Arts advocates plan path forward for Fort Worth’s fragile cultural scene
If you have a couple of hours to spare on Saturday, March 29, and care about the fragile cultural scene in Fort Worth, get your ticket now for Arts Fort Worth’s inaugural Arts Forward Summit at Texas Wesleyan University.
“This is an important event for the community to get together to support our cultural ecosystem as we try to find the best way forward for the arts,” said Wesley Gentle, executive director and president of Arts Fort Worth, who has steered it through a tumultuous period.
In 2023, the grant-making and advocacy organization doled out nearly $1.2 million in funds to large, like the Fort Worth Symphony Orchestra, and small, such as Decolonizing the Music Room.

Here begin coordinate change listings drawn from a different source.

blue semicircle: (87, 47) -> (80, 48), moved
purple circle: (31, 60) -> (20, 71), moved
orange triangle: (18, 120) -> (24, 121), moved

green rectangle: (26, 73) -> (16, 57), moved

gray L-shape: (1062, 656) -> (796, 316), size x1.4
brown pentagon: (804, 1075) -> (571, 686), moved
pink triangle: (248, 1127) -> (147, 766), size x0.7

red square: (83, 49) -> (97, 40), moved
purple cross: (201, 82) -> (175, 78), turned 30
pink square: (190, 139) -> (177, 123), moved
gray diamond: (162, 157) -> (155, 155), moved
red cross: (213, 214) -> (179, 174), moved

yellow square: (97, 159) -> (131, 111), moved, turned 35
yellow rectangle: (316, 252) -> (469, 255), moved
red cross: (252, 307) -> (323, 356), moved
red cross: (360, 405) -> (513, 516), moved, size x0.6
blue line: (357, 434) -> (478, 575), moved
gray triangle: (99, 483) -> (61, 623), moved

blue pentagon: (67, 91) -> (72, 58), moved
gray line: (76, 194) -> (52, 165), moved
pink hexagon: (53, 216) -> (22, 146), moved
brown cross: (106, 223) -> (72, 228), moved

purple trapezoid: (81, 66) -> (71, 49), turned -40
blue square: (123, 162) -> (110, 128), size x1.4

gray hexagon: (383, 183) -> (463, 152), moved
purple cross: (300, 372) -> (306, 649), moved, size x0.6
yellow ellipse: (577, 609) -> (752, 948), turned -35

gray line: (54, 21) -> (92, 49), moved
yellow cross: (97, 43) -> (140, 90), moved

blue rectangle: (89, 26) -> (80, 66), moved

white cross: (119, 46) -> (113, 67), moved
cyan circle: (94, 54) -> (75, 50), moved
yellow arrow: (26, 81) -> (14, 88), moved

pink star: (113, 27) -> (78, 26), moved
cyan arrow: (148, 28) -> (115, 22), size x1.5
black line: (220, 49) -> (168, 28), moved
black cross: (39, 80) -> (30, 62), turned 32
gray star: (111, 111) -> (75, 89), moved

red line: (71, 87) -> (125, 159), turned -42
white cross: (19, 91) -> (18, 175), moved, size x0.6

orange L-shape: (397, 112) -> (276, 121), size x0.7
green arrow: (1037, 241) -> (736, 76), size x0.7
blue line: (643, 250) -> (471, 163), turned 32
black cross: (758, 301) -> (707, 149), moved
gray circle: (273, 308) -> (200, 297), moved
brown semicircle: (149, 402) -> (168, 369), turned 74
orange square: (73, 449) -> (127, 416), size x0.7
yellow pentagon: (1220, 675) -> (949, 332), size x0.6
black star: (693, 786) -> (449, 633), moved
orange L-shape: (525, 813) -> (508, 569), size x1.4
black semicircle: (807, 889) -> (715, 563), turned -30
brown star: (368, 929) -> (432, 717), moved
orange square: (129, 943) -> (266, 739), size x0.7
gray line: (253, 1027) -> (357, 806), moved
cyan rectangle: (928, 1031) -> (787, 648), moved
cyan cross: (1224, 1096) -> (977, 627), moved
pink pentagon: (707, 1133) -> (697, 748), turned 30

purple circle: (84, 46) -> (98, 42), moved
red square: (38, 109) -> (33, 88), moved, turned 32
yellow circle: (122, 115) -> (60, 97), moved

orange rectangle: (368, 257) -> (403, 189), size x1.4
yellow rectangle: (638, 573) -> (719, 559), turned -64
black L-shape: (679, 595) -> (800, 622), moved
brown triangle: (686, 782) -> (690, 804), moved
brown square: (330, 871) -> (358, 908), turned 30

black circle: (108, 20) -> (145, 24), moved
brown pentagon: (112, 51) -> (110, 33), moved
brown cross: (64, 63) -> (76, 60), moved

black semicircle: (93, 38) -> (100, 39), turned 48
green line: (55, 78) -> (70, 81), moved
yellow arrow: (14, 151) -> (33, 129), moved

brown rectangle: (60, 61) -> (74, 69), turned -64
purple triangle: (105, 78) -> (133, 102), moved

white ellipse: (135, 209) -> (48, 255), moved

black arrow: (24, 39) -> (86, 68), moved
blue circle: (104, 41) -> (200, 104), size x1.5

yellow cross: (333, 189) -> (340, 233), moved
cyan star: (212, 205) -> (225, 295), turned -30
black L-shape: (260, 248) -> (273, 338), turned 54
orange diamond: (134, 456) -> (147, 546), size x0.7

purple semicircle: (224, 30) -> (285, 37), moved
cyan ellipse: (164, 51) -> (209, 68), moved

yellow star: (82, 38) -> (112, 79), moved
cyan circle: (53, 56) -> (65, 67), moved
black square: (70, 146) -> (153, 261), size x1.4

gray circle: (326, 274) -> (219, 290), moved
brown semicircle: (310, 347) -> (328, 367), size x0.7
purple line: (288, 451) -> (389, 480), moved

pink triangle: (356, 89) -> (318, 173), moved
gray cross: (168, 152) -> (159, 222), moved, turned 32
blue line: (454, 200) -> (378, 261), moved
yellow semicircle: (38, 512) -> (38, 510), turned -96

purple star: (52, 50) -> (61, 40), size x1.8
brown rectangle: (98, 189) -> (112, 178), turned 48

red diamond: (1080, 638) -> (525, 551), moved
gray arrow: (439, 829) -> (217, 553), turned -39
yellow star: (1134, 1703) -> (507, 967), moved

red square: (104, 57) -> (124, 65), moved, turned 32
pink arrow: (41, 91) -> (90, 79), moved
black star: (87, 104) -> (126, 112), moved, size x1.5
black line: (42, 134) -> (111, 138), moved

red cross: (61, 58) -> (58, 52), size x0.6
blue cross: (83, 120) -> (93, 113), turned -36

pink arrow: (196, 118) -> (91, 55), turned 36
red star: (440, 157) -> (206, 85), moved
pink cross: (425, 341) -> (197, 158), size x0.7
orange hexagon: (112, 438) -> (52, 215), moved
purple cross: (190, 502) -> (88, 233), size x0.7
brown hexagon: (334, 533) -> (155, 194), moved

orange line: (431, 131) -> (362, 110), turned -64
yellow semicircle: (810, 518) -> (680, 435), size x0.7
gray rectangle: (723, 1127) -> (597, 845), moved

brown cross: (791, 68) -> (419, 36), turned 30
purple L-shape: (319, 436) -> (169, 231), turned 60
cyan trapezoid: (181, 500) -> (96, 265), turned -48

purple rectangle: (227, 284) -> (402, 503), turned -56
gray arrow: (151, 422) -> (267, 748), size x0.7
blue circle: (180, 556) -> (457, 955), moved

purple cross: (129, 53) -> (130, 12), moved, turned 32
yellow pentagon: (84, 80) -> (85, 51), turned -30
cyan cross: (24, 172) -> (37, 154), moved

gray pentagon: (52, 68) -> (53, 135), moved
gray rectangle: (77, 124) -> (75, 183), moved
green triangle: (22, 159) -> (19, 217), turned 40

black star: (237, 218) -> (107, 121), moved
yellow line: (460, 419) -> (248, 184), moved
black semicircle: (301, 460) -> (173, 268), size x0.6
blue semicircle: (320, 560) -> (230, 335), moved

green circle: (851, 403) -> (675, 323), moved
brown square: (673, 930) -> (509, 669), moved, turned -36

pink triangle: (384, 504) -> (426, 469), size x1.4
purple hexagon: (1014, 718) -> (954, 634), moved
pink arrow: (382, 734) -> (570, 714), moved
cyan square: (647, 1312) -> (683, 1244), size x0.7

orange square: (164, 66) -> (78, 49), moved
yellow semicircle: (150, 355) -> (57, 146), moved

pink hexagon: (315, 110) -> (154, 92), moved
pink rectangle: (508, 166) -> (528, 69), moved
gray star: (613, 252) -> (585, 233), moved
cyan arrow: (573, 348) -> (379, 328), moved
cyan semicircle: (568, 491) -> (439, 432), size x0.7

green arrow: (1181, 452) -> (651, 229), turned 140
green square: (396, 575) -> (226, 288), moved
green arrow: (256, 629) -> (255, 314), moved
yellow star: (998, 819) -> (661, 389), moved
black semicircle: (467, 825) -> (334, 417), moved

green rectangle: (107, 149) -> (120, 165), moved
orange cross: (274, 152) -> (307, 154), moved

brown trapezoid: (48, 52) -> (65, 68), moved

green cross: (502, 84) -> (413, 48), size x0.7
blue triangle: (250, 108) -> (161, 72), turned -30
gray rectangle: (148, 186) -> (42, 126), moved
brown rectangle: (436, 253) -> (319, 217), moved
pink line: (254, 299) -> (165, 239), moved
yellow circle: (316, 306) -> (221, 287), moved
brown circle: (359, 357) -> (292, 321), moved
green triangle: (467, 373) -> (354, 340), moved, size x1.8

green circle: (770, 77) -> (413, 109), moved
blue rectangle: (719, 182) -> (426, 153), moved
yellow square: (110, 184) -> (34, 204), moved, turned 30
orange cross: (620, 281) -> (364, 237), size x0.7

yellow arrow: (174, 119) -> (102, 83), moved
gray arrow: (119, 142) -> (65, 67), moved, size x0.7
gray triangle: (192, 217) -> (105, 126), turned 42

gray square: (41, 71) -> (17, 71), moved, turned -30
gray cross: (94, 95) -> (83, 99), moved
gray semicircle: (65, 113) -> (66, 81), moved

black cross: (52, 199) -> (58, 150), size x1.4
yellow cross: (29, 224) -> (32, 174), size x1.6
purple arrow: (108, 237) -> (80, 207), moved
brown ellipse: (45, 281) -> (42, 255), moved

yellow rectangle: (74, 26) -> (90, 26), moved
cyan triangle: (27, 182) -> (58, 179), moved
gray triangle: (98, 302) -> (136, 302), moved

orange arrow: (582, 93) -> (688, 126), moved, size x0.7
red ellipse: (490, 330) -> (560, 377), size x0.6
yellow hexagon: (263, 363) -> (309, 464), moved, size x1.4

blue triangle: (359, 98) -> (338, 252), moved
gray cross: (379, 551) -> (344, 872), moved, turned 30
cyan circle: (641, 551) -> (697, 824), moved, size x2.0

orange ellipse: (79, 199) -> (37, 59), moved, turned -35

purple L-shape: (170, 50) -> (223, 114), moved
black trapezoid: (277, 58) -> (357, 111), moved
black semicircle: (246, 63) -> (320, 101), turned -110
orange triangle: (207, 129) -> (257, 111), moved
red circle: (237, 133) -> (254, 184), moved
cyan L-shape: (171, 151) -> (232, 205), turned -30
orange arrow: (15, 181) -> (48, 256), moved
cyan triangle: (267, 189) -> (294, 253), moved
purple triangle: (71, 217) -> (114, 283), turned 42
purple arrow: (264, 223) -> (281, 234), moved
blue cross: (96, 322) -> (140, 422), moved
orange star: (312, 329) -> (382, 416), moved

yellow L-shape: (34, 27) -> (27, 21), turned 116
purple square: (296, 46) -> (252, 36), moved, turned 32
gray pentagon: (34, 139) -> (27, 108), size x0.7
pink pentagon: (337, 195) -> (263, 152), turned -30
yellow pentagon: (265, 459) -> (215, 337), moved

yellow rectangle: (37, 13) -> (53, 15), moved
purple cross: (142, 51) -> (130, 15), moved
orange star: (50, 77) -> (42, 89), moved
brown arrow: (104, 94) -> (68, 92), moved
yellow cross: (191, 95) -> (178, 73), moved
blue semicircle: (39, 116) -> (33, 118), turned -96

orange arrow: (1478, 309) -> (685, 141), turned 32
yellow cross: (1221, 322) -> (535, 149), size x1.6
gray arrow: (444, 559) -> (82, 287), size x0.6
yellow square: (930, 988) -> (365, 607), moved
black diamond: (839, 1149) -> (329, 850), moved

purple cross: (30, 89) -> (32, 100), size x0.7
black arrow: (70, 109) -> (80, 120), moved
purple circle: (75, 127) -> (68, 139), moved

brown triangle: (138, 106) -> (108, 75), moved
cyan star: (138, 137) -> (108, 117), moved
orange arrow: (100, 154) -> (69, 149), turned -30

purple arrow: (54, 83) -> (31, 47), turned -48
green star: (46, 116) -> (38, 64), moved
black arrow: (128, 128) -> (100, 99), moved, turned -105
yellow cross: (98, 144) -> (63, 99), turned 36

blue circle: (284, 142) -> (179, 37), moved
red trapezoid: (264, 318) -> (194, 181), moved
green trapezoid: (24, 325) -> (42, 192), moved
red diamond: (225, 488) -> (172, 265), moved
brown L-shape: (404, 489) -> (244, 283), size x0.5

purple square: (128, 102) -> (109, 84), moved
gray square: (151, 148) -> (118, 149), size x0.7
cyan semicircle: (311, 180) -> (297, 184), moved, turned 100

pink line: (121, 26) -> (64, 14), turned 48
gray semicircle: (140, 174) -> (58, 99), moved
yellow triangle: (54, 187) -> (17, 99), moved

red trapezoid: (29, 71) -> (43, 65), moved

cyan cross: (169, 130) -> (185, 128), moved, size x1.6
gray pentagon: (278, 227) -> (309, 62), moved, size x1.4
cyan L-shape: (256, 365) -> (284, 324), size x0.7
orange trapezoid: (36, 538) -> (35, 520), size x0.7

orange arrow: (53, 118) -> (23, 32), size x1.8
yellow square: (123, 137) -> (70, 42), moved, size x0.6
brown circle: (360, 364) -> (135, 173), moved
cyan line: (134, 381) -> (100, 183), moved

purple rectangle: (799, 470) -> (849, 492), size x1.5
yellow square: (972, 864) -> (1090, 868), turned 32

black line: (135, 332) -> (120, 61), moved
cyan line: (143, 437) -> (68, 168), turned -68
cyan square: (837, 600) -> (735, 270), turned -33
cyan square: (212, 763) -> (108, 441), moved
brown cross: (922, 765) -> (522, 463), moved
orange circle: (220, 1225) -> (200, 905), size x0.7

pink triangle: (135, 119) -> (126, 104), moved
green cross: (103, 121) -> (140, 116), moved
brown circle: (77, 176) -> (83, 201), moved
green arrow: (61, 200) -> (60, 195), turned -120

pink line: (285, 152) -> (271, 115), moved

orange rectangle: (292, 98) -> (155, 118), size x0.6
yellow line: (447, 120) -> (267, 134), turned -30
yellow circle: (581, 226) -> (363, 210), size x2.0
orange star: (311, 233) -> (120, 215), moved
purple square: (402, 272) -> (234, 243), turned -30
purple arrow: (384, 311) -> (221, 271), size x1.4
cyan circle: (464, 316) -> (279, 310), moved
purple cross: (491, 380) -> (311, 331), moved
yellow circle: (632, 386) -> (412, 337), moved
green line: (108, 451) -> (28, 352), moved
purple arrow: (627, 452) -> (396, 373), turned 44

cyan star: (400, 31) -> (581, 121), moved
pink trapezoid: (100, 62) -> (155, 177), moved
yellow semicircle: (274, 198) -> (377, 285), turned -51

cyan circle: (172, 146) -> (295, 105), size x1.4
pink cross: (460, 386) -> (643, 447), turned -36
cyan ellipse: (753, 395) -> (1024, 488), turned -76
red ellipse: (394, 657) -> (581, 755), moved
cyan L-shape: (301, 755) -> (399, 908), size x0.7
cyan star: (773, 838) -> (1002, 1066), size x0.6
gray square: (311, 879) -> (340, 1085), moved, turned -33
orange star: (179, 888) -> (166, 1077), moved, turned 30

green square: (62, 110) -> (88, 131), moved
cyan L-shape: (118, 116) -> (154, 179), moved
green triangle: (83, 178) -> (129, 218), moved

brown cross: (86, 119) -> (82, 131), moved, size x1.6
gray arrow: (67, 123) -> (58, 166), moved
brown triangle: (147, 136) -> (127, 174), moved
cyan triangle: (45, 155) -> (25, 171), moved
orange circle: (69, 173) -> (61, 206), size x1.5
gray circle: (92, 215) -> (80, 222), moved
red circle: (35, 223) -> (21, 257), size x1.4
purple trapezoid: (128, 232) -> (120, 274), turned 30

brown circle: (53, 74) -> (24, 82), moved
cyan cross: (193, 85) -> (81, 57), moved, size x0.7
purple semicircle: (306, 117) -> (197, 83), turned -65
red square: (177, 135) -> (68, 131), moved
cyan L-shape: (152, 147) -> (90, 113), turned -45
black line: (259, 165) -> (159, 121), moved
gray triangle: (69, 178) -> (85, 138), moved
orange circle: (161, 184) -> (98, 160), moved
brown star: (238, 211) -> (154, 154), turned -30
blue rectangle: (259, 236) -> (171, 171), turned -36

But in 2024, a city council-led committee determined the Fort Worth Community Arts Center needed to be sold to the highest bidding developer due to $26 million in deferred maintenance. The organization thus lost the contract to manage the facility, formerly occupied by the Modern Art Museum of Fort Worth. It included galleries, studios and performing arts spaces.
With Arts Forward, the organization has set a progressive agenda with established and emerging interdisciplinary voices in the community talking about hot topics. The programming is a result from community feedback, components of the 2014 educational plan and the staff’s expansive and exhaustive research into the big trends in how the arts promote community engagement.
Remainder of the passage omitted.